1.7

604 41 134
                                    


Medyaya üzümlü kekim Jay'i koymak istedim

Çünkü Jay 💔😔✊🏻

İyi okumalar!!

•°•°•°•°•°•°•°•°•

Yol boyunca Jay'in omzunda yatmış ama tek kelime etmemiştim. O da sadece sessizce oturmak istiyor gibiydi zaten. Dünkü konuşmamızdan sonra ikimiz de farklı davranıyorduk. Kalbini neden olduğunu anlamadığım bir biçimde kırmış gibi hissediyordum ama o bir şey yapmadan ilk adımı atarak aramızı yumuşatacak kadar cesur veya atılgan biri de değildim. Bir gün bu huyum yüzünden arkadaşlarımı kaybetmekten çok korkuyordum.

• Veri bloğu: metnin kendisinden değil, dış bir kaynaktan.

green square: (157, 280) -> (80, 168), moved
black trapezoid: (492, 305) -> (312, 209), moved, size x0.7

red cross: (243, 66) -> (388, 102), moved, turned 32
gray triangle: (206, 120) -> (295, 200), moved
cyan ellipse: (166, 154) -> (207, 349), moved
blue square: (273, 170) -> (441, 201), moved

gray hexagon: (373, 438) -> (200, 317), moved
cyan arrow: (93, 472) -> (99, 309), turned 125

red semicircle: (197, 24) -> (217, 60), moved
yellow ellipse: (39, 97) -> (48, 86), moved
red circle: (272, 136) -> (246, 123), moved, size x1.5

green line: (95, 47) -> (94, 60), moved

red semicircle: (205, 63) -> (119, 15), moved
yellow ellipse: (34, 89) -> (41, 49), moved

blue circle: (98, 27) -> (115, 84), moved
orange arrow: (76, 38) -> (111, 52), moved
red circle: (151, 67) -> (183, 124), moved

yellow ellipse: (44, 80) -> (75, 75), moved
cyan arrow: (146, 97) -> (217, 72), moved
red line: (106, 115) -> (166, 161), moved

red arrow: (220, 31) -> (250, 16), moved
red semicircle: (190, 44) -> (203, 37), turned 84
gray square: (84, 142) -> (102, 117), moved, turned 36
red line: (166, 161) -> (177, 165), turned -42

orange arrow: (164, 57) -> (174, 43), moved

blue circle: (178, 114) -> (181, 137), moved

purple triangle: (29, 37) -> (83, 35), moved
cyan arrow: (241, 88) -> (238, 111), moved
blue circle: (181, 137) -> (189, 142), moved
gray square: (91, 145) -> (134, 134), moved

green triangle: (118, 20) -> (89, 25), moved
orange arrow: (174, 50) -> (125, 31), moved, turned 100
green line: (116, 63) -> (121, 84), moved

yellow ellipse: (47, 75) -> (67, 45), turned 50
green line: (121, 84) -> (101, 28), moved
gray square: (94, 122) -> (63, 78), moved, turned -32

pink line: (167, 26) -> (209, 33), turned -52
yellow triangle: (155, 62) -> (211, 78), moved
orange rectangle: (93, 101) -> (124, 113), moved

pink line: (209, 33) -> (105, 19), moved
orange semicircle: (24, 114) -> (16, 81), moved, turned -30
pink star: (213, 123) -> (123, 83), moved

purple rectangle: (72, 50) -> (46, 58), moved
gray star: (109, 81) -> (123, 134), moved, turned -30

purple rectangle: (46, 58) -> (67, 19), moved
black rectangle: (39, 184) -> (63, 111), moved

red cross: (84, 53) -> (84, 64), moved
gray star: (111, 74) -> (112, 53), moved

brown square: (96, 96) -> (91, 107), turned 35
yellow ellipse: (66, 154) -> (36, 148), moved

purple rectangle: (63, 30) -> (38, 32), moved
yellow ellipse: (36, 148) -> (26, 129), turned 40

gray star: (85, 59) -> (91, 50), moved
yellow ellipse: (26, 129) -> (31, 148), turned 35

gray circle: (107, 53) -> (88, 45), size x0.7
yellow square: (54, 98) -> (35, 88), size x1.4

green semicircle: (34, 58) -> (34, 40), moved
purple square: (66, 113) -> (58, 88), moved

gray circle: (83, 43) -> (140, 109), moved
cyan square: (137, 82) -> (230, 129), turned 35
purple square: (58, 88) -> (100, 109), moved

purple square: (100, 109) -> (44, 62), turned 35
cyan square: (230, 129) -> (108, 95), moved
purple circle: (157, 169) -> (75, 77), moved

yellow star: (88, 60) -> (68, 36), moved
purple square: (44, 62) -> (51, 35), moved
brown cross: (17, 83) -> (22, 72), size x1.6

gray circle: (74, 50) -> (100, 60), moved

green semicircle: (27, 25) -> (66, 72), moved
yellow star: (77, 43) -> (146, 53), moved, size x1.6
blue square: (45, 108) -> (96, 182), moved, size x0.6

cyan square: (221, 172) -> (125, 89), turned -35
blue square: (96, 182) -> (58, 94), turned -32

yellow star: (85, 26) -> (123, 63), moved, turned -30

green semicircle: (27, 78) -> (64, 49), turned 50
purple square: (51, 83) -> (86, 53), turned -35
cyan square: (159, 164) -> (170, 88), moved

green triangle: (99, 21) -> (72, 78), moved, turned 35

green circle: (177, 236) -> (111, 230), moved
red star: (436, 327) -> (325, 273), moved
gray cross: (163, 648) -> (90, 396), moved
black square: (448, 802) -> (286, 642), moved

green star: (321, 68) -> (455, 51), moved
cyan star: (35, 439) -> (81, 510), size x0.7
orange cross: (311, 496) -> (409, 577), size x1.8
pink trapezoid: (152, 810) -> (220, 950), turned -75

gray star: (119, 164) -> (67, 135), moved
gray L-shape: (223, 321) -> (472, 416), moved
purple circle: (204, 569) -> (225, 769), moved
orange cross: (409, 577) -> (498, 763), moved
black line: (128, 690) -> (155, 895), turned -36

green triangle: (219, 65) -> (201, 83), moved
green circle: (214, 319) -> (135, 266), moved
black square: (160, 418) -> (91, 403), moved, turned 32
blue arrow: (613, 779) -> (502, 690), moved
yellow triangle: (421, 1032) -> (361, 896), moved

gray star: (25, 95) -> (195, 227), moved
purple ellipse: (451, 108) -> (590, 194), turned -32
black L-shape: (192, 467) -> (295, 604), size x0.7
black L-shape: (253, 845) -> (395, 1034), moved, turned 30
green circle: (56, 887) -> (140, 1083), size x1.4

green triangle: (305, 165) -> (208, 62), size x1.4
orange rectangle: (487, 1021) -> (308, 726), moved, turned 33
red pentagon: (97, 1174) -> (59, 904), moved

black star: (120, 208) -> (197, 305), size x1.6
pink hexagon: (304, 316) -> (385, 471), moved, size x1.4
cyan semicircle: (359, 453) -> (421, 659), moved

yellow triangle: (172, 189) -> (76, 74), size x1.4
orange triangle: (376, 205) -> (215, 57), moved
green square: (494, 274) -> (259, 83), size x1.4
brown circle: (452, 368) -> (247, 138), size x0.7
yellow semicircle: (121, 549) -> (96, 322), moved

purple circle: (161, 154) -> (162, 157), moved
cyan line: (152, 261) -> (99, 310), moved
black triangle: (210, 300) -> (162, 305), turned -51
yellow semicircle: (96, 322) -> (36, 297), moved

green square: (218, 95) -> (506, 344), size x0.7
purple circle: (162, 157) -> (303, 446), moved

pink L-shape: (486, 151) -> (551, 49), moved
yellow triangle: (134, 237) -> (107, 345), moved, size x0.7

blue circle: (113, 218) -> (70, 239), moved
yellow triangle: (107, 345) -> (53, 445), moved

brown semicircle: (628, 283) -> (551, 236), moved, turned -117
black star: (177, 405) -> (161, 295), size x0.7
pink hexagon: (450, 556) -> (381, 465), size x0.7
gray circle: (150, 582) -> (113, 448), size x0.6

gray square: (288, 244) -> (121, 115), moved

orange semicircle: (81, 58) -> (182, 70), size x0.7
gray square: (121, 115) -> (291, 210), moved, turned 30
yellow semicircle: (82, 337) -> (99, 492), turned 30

Kamp alanına geldiğimizde sırayla hepimiz otobüsten inmiştik. Gerçekten çok güzel bir alandı burası. Yemyeşildi, tam ortada kamp ateşi yakılıp hepimizi etrafına alacak genişlikte düz bir alan vardı. Ağaçların arasından yürüyünce göl kenarına çıkılıyordu. Gölün ortasına doğru ilerleyen tahta bir iskele de vardı ayrıca. Ortadaki geniş düzlüğün sağ tarafına ilerleyince çadır kuracağımız yerler mecvuttu. Birbirine yakın dursalar da, arada büyük boşluklar kalacak kadar da yeterli alan vardı. Otobüsün durduğu yerin hemen yanında ise yemek yiyebileceğimiz bir yemekhane vardı. Sabah, öğle ve akşam yemeklerini orada yiyebilecektik. Yemekhanenin yanında ise ortak tuvaletler bulunuyordu.

Görevli öğretmenlerimiz olan Kim Seokjin, Jung Hoseok ve Kim Namjoon otobüsten en son inen kişilerdi. En kafa ve en sevdiğim hocaları başımıza koymaları bizim için büyük nimetti. En son gezimizde Seokjin hocanın kafasına soju şişesi koyup dengede, bir prenses misali şişeyi düşürmeden yürümeye çalışmasını, düşürünce de sarhoş kafayla "Siz bilmezsiniz ezikler, bizim krallıkta asiller böyle yürür." demesini hala unutamıyordum mesela. Ya da Hoseok hocanın üst dönem mimarlık öğrencisi San'ın yaptığı espriye gülmekten yanlışlıkla oturduğu kütükten düşerek pantalonunu yırtması üzerine "Hepimiz insanız canım, en azından iç çamaşırı giyiyormuşum. Giymesem size travmatik anlar yaşatabilirdim." diye savunma yapmasını...

"Evet gençler, saat şu an 7. Çadır kurmak istediğiniz alanlara ekipmanlarınızı bırakın isterseniz. Saat 7.30'da kahvaltı servisi başlıyor. Daha sonra 10 gibi size hazırladığımız oyunları oynarız isteyenlerle." diye açıklama yaptı Namjoon Hoca. Herkesten onaylama sesleri çıkarken Jay benim rulo şeklindeki çadırımı sırtlamıştı bile.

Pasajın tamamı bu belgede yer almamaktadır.